We republished an article from the Strategic Culture Foundation titled, “Russia Asked to End Arms Embargo Against the Libyan National Army“. According to an official statement from the Russian Foreign Ministry, this information is inaccurate.

The actual statement to the press from Foreign Ministry Spokesperson Maria Zakharova is published below.

Jamahiriya News Agency

Briefing by Foreign Ministry Spokesperson Maria Zakharova Moscow, September 29, 2016

The Ministry of Foreign Affairs of the Russian Federation

Izvestia article “Libyan Army Asks Russia for Weapons”

Yesterday the Izvestia newspaper published an article “Libyan Army Asks Russia for Weapons” which, quoting “sources close to diplomatic circles,” reported that lifting the international arms embargo and supplying armaments and military equipment to the Libyan National Army (LNA) were discussed at a recent meeting at the Russian Foreign Ministry with LNA Commander Marshal Khalifa Haftar’s special envoy Abdel al-Badri, Libya’s ambassador to Saudi Arabia. Such requests were reportedly contained in Haftar’s messages to Russian President Vladimir Putin and Defence Minister Sergei Shoigu delivered by the Libyan emissary.

Regarding this article, we would like to stress the following.

During Al-Badri’s stay in Moscow on September 24, not 26 as reported by Izvestia, these issues were not discussed, nor were any messages delivered to the leaders of the Russian Federation.

I would like to reiterate that the Information and Press Department of the Russian Ministry of Foreign Affairs operates seven days a week with no days-off, we never make any exceptions for anyone, we work with everyone.
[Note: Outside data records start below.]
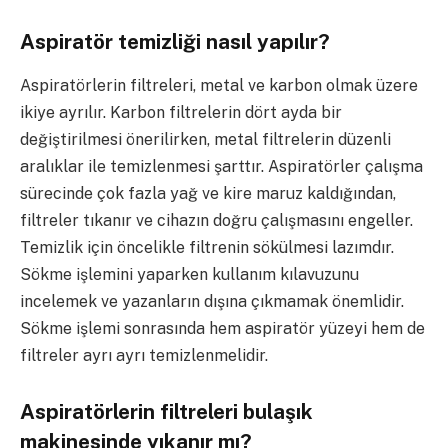
Aspiratör temizliği nasıl yapılır?
Aspiratörlerin filtreleri, metal ve karbon olmak üzere
ikiye ayrılır. Karbon filtrelerin dört ayda bir
değiştirilmesi önerilirken, metal filtrelerin düzenli
aralıklar ile temizlenmesi şarttır. Aspiratörler çalışma
sürecinde çok fazla yağ ve kire maruz kaldığından,
filtreler tıkanır ve cihazın doğru çalışmasını engeller.
Temizlik için öncelikle filtrenin sökülmesi lazımdır.
Sökme işlemini yaparken kullanım kılavuzunu
incelemek ve yazanların dışına çıkmamak önemlidir.
Sökme işlemi sonrasında hem aspiratör yüzeyi hem de
filtreler ayrı ayrı temizlenmelidir.
Aspiratörlerin filtreleri bulaşık
makinesinde yıkanır mı?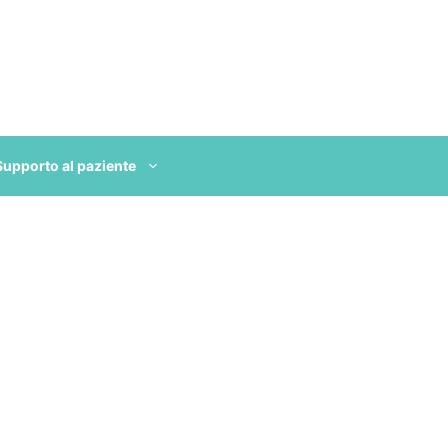
Supporto al paziente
If someone wants to write something about the Ministry, please ask us, and we will always comment so as to avoid such ridiculous reporting.

As this issue has gotten a lot of play in the media, I would like to address it in some detail. Guided by an interest in preserving the unity of Libya and reviving the Libyan state, Russia is working and intends to continue working with all Libyan parties. We consistently call on them to engage in a constructive dialogue in order to arrive at mutually acceptable solutions on all remaining disputed issues, first of all concerning the establishment of nation-wide government authorities and law-enforcement bodies. This was stressed, among other topics, during Foreign Minister Sergey Lavrov’s meeting on September 23 with Chairman of the Presidential Council of Libya and Prime Minister of the Government of National Accord of Libya Fayez al-Sarraj on the sidelines of the 71st UN General Assembly session in New York during ministerial week. We said the same to Martin Kobler, Special Representative of the UN Secretary-General on Libya, who visited Moscow on September 9, and later to Ambassador al-Badri.

Regarding weapons deliveries, Russia strictly adheres to its obligations, like all members of the international community, arising from the relevant resolutions of the UNSC on Libya. Moreover, in contacts with our foreign partners we call on them to carefully weigh all the pros and cons when considering the possibility of lifting or softening the arms embargo on Libya, taking into account the specific features of the  internal political situation in that country.  We believe that the issues of providing Libyans with this sort of assistance and special military operations in Libya should be addressed with the utmost care and consideration so as not to damage the UN-led political process underway there.

That’s what one little article can do.